* DATA TO EXAMINE:
----
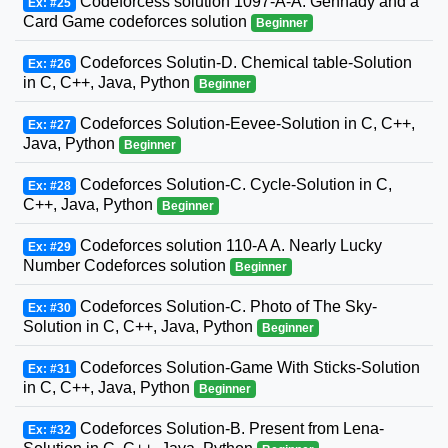
Codeforcess solution 1097-A-A. Gennady and a
Ex: #25
Card Game codeforces solution
Beginner
Codeforces Solutin-D. Chemical table-Solution
Ex: #26
in C, C++, Java, Python
Beginner
Codeforces Solution-Eevee-Solution in C, C++,
Ex: #27
Java, Python
Beginner
Codeforces Solution-C. Cycle-Solution in C,
Ex: #28
C++, Java, Python
Beginner
Codeforces solution 110-A A. Nearly Lucky
Ex: #29
Number Codeforces solution
Beginner
Codeforces Solution-C. Photo of The Sky-
Ex: #30
Solution in C, C++, Java, Python
Beginner
Codeforces Solution-Game With Sticks-Solution
Ex: #31
in C, C++, Java, Python
Beginner
Codeforces Solution-B. Present from Lena-
Ex: #32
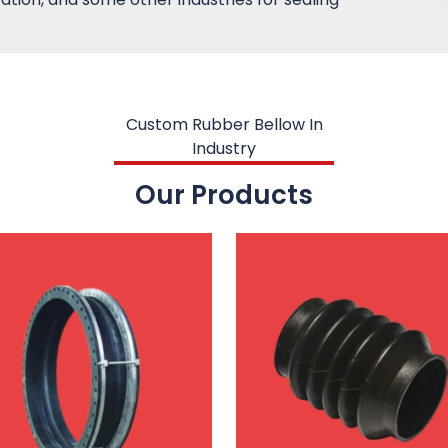
Custom Rubber Bellow In
Industry
Our Products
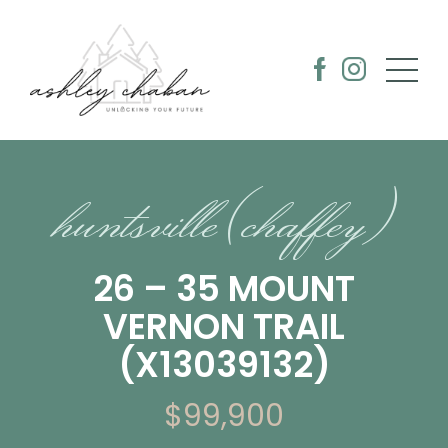
huntsville (chaffey)
26 – 35 MOUNT
VERNON TRAIL
(X13039132)
$99,900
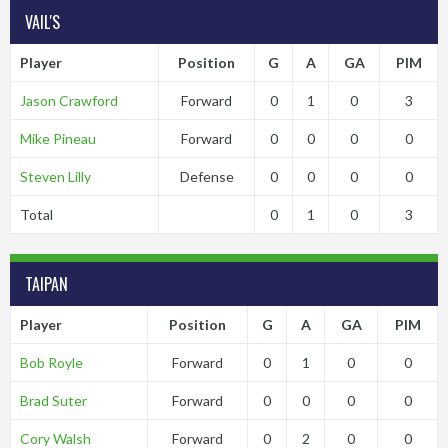
VAIL'S
Player
Position
G
A
GA
PIM
Jason Crawford
Forward
0
1
0
3
Mike Pineau
Forward
0
0
0
0
Steven Lilly
Defense
0
0
0
0
Total
0
1
0
3
TAIPAN
Player
Position
G
A
GA
PIM
Bob Royle
Forward
0
1
0
0
Brad Suter
Forward
0
0
0
0
Cory Walsh
Forward
0
2
0
0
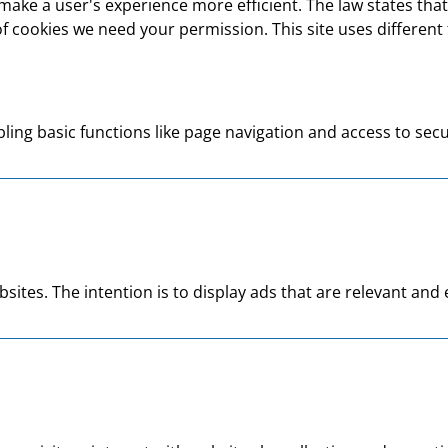
make a user's experience more efficient. The law states that 
s of cookies we need your permission. This site uses differen
ing basic functions like page navigation and access to secu
bsites. The intention is to display ads that are relevant an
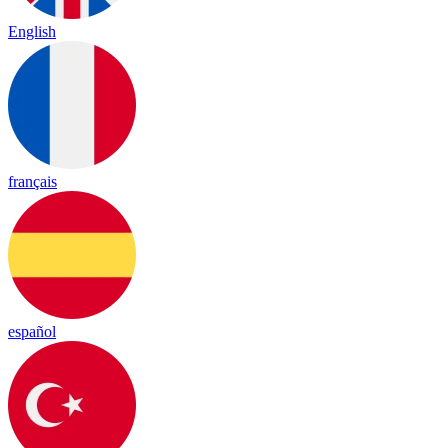
English
français
español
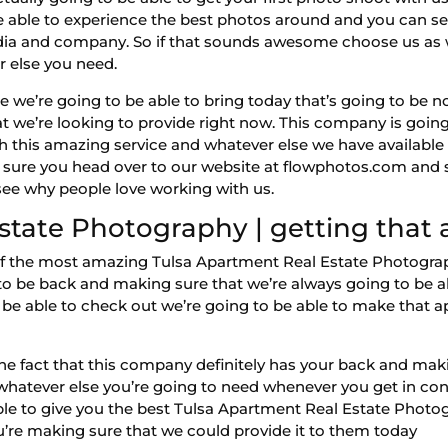
be able to experience the best photos around and you can s
edia and company. So if that sounds awesome choose us as 
r else you need.
e we’re going to be able to bring today that’s going to be n
at we’re looking to provide right now. This company is goin
th this amazing service and whatever else we have availabl
 sure you head over to our website at flowphotos.com and s
see why people love working with us.
state Photography | getting tha
 the most amazing Tulsa Apartment Real Estate Photograph
to be back and making sure that we’re always going to be ab
o be able to check out we’re going to be able to make that
 the fact that this company definitely has your back and mak
whatever else you’re going to need whenever you get in cont
able to give you the best Tulsa Apartment Real Estate Photo
u’re making sure that we could provide it to them today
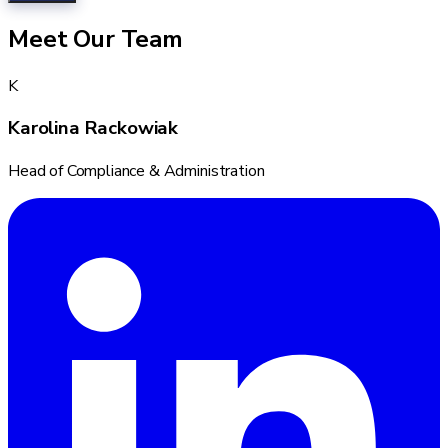
Meet Our Team
K
Karolina Rackowiak
Head of Compliance & Administration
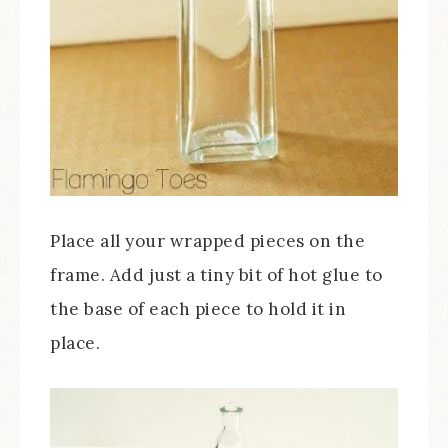
Place all your wrapped pieces on the
frame. Add just a tiny bit of hot glue to
the base of each piece to hold it in
place.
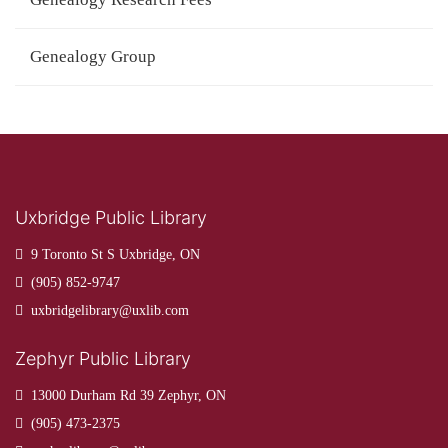
Genealogy Group
Uxbridge Public Library
9 Toronto St S Uxbridge, ON
(905) 852-9747
uxbridgelibrary@uxlib.com
Zephyr Public Library
13000 Durham Rd 39 Zephyr, ON
(905) 473-2375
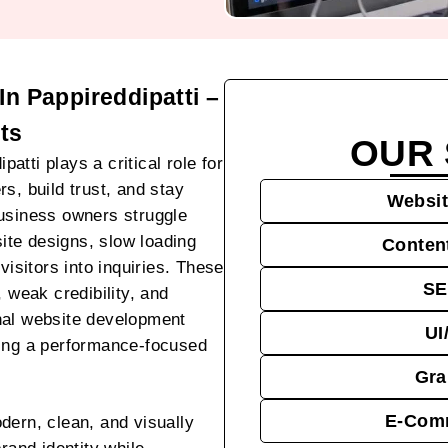
n Pappireddipatti –
ts
OUR 
tti plays a critical role for
s, build trust, and stay
Websit
business owners struggle
site designs, slow loading
Conten
visitors into inquiries. These
SE
, weak credibility, and
nal website development
UI
ting a performance-focused
Gra
E-Comm
dern, clean, and visually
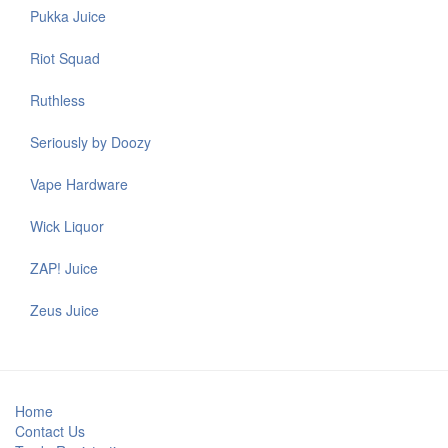
Pukka Juice
Riot Squad
Ruthless
Seriously by Doozy
Vape Hardware
Wick Liquor
ZAP! Juice
Zeus Juice
Home
Contact Us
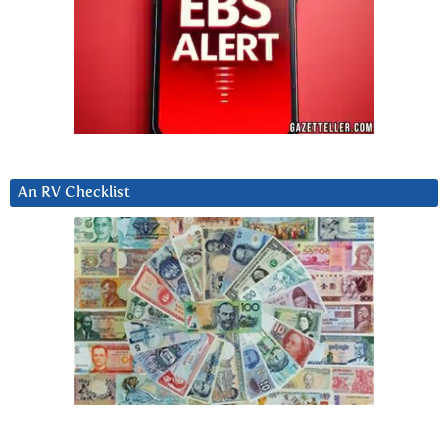
An RV Checklist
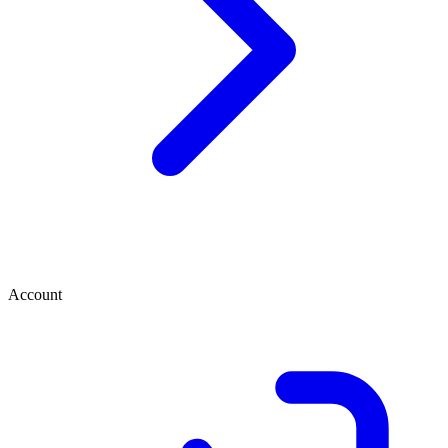
Account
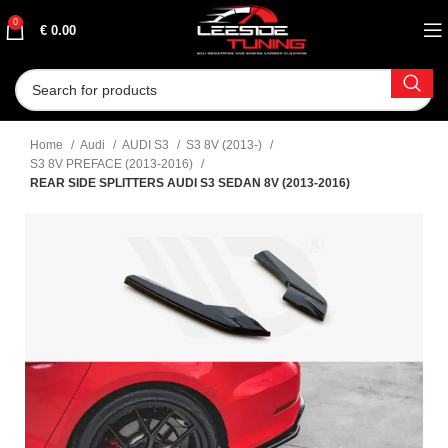
0
€
0.00
Home
Audi
AUDI S3
S3 8V (2013-)
S3 8V PREFACE (2013-2016)
REAR SIDE SPLITTERS AUDI S3 SEDAN 8V (2013-2016)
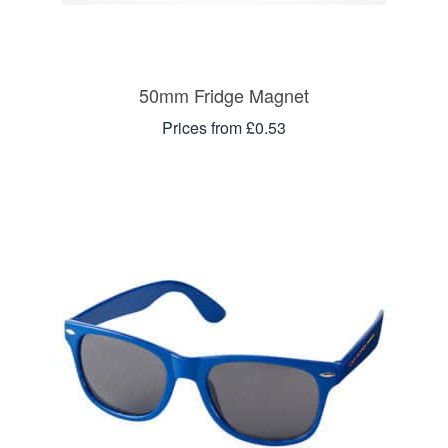
50mm Fridge Magnet
Prices from £0.53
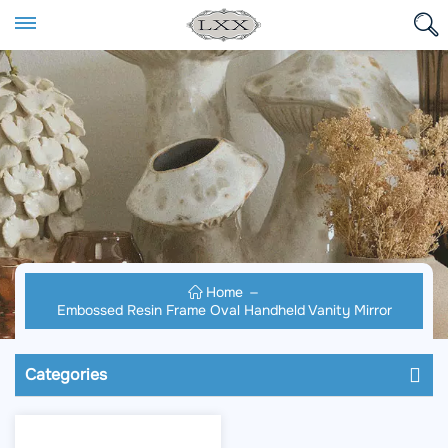
Home
Embossed Resin Frame Oval Handheld Vanity Mirror
Categories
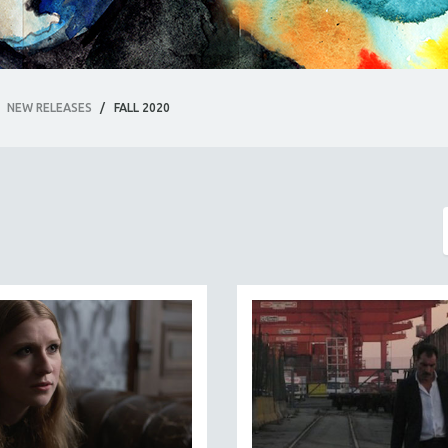
NEW RELEASES
/
FALL 2020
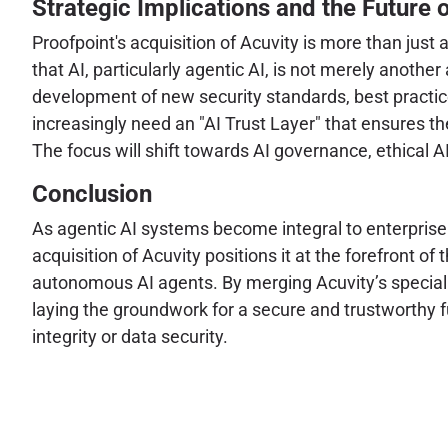
Strategic Implications and the Future o
Proofpoint's acquisition of Acuvity is more than just 
that AI, particularly agentic AI, is not merely anothe
development of new security standards, best practic
increasingly need an "AI Trust Layer" that ensures th
The focus will shift towards AI governance, ethical 
Conclusion
As agentic AI systems become integral to enterprise o
acquisition of Acuvity positions it at the forefront o
autonomous AI agents. By merging Acuvity’s specialized
laying the groundwork for a secure and trustworthy
integrity or data security.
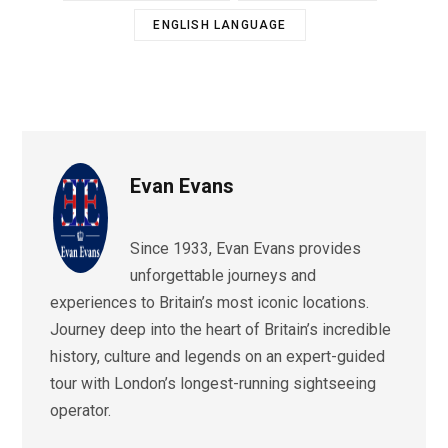
ENGLISH LANGUAGE
Evan Evans
Since 1933, Evan Evans provides
unforgettable journeys and
experiences to Britain’s most iconic locations.
Journey deep into the heart of Britain’s incredible
history, culture and legends on an expert-guided
tour with London’s longest-running sightseeing
operator.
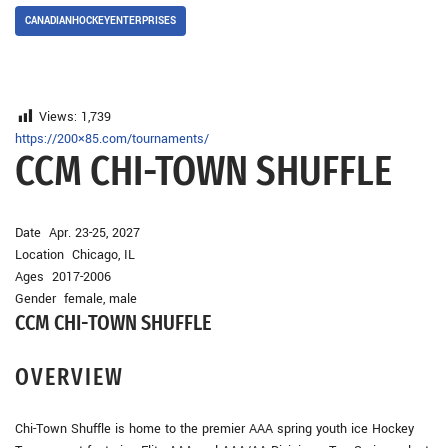
CANADIANHOCKEYENTERPRISES
Views:
1,739
https://200×85.com/tournaments/
CCM CHI-TOWN SHUFFLE
Date Apr. 23-25, 2027
Location Chicago, IL
Ages 2017-2006
Gender female, male
CCM CHI-TOWN SHUFFLE
OVERVIEW
Chi-Town Shuffle is home to the premier AAA spring youth ice Hockey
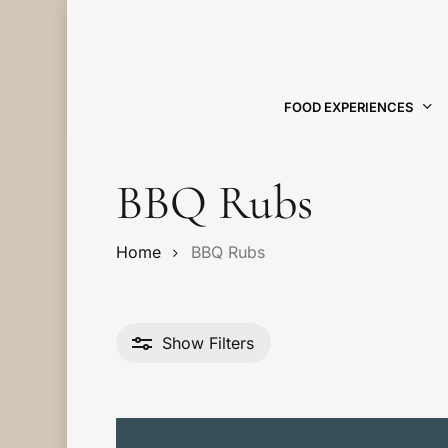
Skip
to
main
content
FOOD EXPERIENCES
Hit enter to search or ESC to close
BBQ Rubs
Home
BBQ Rubs
Show
Filters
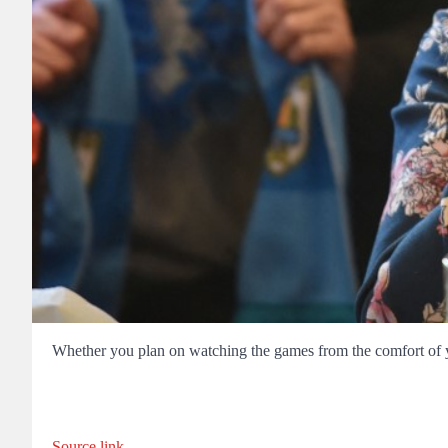
Whether you plan on watching the games from the comfort of y
Source link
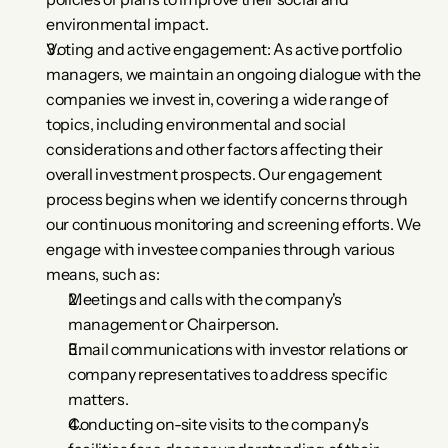
environmental impact.
Voting and active engagement: As active portfolio 
managers, we maintain an ongoing dialogue with the 
companies we invest in, covering a wide range of 
topics, including environmental and social 
considerations and other factors affecting their 
overall investment prospects. Our engagement 
process begins when we identify concerns through 
our continuous monitoring and screening efforts. We 
engage with investee companies through various 
means, such as:
Meetings and calls with the company's 
management or Chairperson.
Email communications with investor relations or 
company representatives to address specific 
matters.
Conducting on-site visits to the company's 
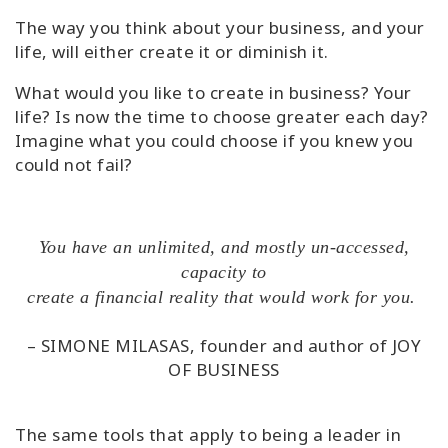
The way you think about your business, and your
life, will either create it or diminish it.
What would you like to create in business? Your
life? Is now the time to choose greater each day?
Imagine what you could choose if you knew you
could not fail?
You have an unlimited, and mostly un-accessed,
capacity to
create a financial reality that would work for you.
– SIMONE MILASAS, founder and author of JOY
OF BUSINESS
The same tools that apply to being a leader in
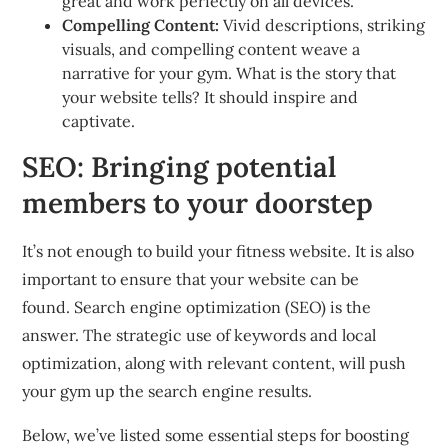
great and work perfectly on all devices.
Compelling Content:
Vivid descriptions, striking
visuals, and compelling content weave a
narrative for your gym.
What is the story that
your website tells?
It should inspire and
captivate.
SEO: Bringing potential
members to your doorstep
It’s not enough to build your fitness website.
It is also
important to ensure that your website can be
found.
Search engine optimization (SEO) is the
answer. The strategic use of keywords and local
optimization, along with relevant content, will push
your gym up the search engine results.
Below, we’ve listed some essential steps for boosting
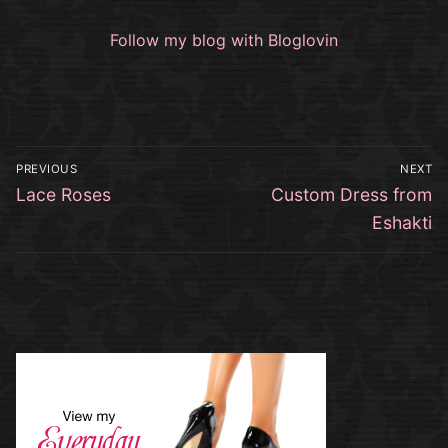
Follow my blog with Bloglovin
Post
PREVIOUS
NEXT
navigation
Previous
Next
Lace Roses
Custom Dress from
post:
post:
Eshakti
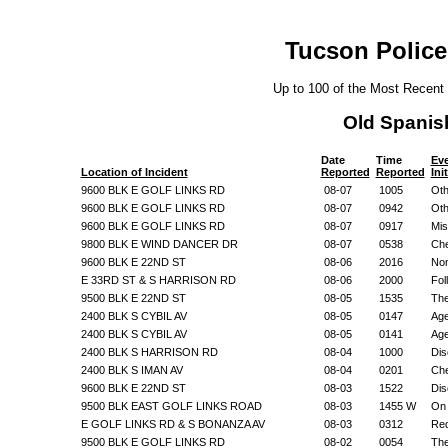
Tucson Police
Up to 100 of the Most Recent
Old Spanis
Date
Time
Ev
Location of Incident
Reported
Reported
Ini
9600 BLK E GOLF LINKS RD
08-07
1005
Oth
9600 BLK E GOLF LINKS RD
08-07
0942
Oth
9600 BLK E GOLF LINKS RD
08-07
0917
Mis
9800 BLK E WIND DANCER DR
08-07
0538
Che
9600 BLK E 22ND ST
08-06
2016
Non
E 33RD ST & S HARRISON RD
08-06
2000
Fol
9500 BLK E 22ND ST
08-05
1535
The
2400 BLK S CYBIL AV
08-05
0147
Age
2400 BLK S CYBIL AV
08-05
0141
Age
2400 BLK S HARRISON RD
08-04
1000
Dis
2400 BLK S IMAN AV
08-04
0201
Che
9600 BLK E 22ND ST
08-03
1522
Dis
9500 BLK EAST GOLF LINKS ROAD
08-03
1455 W
On 
E GOLF LINKS RD & S BONANZA AV
08-03
0312
Req
9500 BLK E GOLF LINKS RD
08-02
0054
The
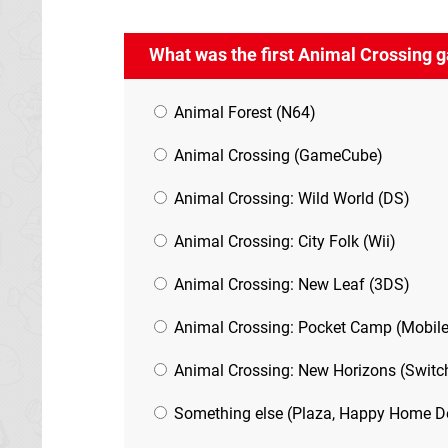
What was the first Animal Crossing 
Animal Forest (N64)
Animal Crossing (GameCube)
Animal Crossing: Wild World (DS)
Animal Crossing: City Folk (Wii)
Animal Crossing: New Leaf (3DS)
Animal Crossing: Pocket Camp (Mobile
Animal Crossing: New Horizons (Switc
Something else (Plaza, Happy Home Des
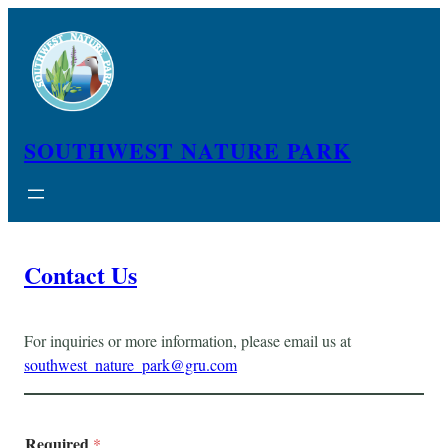
Skip
to
content
SOUTHWEST NATURE PARK
Contact Us
For inquiries or more information, please email us at
southwest_nature_park@gru.com
Required
*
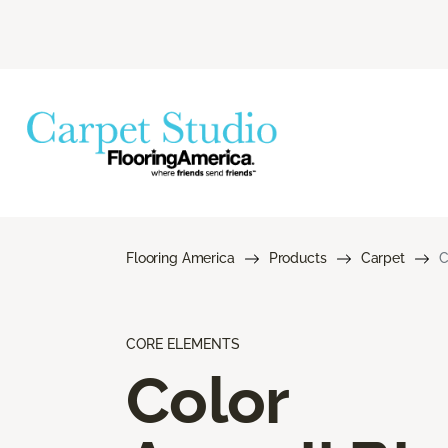
Flooring America
Products
Carpet
C
CORE ELEMENTS
Color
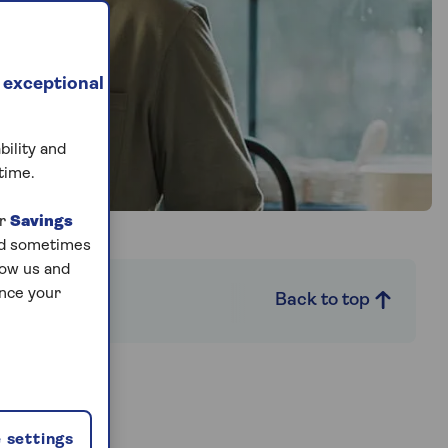
 exceptional
bility and
time.
ur
Savings
and sometimes
low us and
ance your
Back to top
mited
 settings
----
* WHAT THIS TASK INVOLVES:
Leaving out the pictures, restate word for word the lines above from the one containing "For inquiries or" through the end of the records, both ends included.

* SOLUTION FOR THIS EXERCISE:
For inquiries or more information, please email us at
southwest_nature_park@gru.com
Required
*
Flooring America
Products
Carpet
C
CORE ELEMENTS
Color
 exceptional
bility and
time.
ur
Savings
and sometimes
low us and
ance your
Back to top
mited
 settings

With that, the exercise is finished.